Roskee v. Mt. Tom Sulphite Pulp Co.

Decision Date23 November 1897
PartiesROSKEE v. MT. TOM SULPHITE PULP CO.
CourtUnited States State Supreme Judicial Court of Massachusetts Supreme Court
COUNSEL

A.L. Green and W.C. Heywood, for plaintiff.

Brooks & Hamilton, for defendant.

OPINION

HOLMES J.

This is an action of tort for the loss of the plaintiff's fingers, caused, as the plaintiff alleges, by the jumping of a table on which boards were placed to be sawed by a circular saw in charge of the plaintiff. Both parties tried the case on the footing that the table was in the same condition as when the plaintiff began his employment at it, a considerable time before. But the defendant said that the table was safe unless it had been left unscrewed by the plaintiff or a fellow workman on the occasion of changing saws; the plaintiff said that it was unsafe from the beginning by reason of certain defects. We assume that there was evidence to warrant each view of the facts.
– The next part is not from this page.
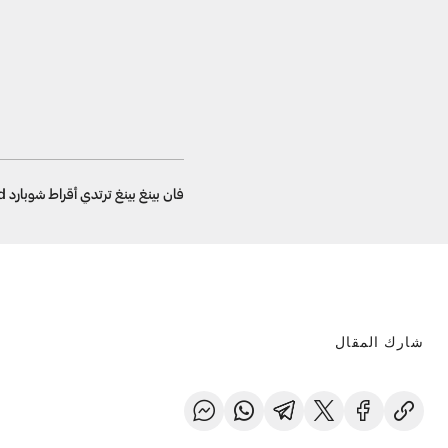
فان بينغ بينغ ترتدي أقراط شوبارد Chopard
شارك المقال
The defendant's evidence also tended to show that the accident could not have happened as alleged, and that it happened in a different way. If the plaintiff's evidence had been believed by the jury, we are at a loss to see how he could have avoided the objection that the danger was obvious, and that the proximate cause of the injury was his own negligence in continuing to work on the machine. Or, if the accident had been due to the failure to screw the table firmly down after it had been unscrewed in order to change saws, the neglect must have been the plaintiff's own or that of a fellow workman. The defendant furnished sufficient bolts and nuts. But the judge left the case to the jury, and in his charge instructed them that, if the machine was in an improper condition at the time when the plaintiff came into the defendant's employ, "if you find it was out of repair in such a way as to be carelessness on the part of the defendant, and if you find it continued in that condition and was not put in repair afterwards, why then you may find that the corporation was negligent in that respect." At the end of the charge the plaintiff requested this additional ruling "If the table had been in a dangerous condition owing to lack of bolts and looseness of parts, etc., and had been in such a condition so long that the company knew, or ought to have known, its condition, and from the length of time that it remained in that condition knew, or ought to have known, that its servants were not repairing it, defendant was negligent in not having the repairs made." This was refused, and the plaintiff excepted.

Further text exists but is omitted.